(Records provided)

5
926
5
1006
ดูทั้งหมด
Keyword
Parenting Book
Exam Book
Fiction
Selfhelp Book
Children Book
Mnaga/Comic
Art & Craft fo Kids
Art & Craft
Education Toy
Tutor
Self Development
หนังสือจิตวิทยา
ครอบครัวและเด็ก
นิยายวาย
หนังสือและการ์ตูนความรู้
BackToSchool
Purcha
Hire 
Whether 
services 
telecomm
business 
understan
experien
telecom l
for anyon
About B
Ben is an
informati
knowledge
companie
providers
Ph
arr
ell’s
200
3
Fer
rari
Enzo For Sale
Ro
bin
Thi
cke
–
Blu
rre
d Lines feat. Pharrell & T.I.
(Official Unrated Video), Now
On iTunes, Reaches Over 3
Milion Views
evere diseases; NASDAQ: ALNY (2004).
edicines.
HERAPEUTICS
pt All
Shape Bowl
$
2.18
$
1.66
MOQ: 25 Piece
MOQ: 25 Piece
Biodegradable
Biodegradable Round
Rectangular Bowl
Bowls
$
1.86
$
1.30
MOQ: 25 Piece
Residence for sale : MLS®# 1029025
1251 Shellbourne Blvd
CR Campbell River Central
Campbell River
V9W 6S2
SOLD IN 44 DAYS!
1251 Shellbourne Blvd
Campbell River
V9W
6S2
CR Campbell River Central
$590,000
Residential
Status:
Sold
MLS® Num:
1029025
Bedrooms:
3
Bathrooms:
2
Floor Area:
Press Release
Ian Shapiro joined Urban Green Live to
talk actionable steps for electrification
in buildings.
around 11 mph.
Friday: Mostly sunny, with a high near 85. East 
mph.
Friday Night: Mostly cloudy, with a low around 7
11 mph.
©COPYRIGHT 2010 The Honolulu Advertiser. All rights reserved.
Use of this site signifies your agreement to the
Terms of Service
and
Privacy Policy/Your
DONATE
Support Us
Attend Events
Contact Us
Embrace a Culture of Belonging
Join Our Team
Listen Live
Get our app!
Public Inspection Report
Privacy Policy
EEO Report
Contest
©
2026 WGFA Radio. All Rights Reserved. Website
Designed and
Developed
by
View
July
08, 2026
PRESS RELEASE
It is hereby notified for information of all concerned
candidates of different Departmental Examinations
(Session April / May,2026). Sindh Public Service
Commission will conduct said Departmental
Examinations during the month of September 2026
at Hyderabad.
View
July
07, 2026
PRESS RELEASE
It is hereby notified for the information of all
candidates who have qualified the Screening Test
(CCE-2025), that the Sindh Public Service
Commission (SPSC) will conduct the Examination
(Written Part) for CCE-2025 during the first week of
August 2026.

(End Records provided)

### What is expected:
Output all of the records, keeping every word exact.

### Worked solution:
5
926
5
1006
ดูทั้งหมด
Keyword
Parenting Book
Exam Book
Fiction
Selfhelp Book
Children Book
Mnaga/Comic
Art & Craft fo Kids
Art & Craft
Education Toy
Tutor
Self Development
หนังสือจิตวิทยา
ครอบครัวและเด็ก
นิยายวาย
หนังสือและการ์ตูนความรู้
BackToSchool
Purcha
Hire 
Whether 
services 
telecomm
business 
understan
experien
telecom l
for anyon
About B
Ben is an
informati
knowledge
companie
providers
Ph
arr
ell’s
200
3
Fer
rari
Enzo For Sale
Ro
bin
Thi
cke
–
Blu
rre
d Lines feat. Pharrell & T.I.
(Official Unrated Video), Now
On iTunes, Reaches Over 3
Milion Views
evere diseases; NASDAQ: ALNY (2004).
edicines.
HERAPEUTICS
pt All
Shape Bowl
$
2.18
$
1.66
MOQ: 25 Piece
MOQ: 25 Piece
Biodegradable
Biodegradable Round
Rectangular Bowl
Bowls
$
1.86
$
1.30
MOQ: 25 Piece
Residence for sale : MLS®# 1029025
1251 Shellbourne Blvd
CR Campbell River Central
Campbell River
V9W 6S2
SOLD IN 44 DAYS!
1251 Shellbourne Blvd
Campbell River
V9W
6S2
CR Campbell River Central
$590,000
Residential
Status:
Sold
MLS® Num:
1029025
Bedrooms:
3
Bathrooms:
2
Floor Area:
Press Release
Ian Shapiro joined Urban Green Live to
talk actionable steps for electrification
in buildings.
around 11 mph.
Friday: Mostly sunny, with a high near 85. East 
mph.
Friday Night: Mostly cloudy, with a low around 7
11 mph.
©COPYRIGHT 2010 The Honolulu Advertiser. All rights reserved.
Use of this site signifies your agreement to the
Terms of Service
and
Privacy Policy/Your
DONATE
Support Us
Attend Events
Contact Us
Embrace a Culture of Belonging
Join Our Team
Listen Live
Get our app!
Public Inspection Report
Privacy Policy
EEO Report
Contest
©
2026 WGFA Radio. All Rights Reserved. Website
Designed and
Developed
by
View
July
08, 2026
PRESS RELEASE
It is hereby notified for information of all concerned
candidates of different Departmental Examinations
(Session April / May,2026). Sindh Public Service
Commission will conduct said Departmental
Examinations during the month of September 2026
at Hyderabad.
View
July
07, 2026
PRESS RELEASE
It is hereby notified for the information of all
candidates who have qualified the Screening Test
(CCE-2025), that the Sindh Public Service
Commission (SPSC) will conduct the Examination
(Written Part) for CCE-2025 during the first week of
August 2026.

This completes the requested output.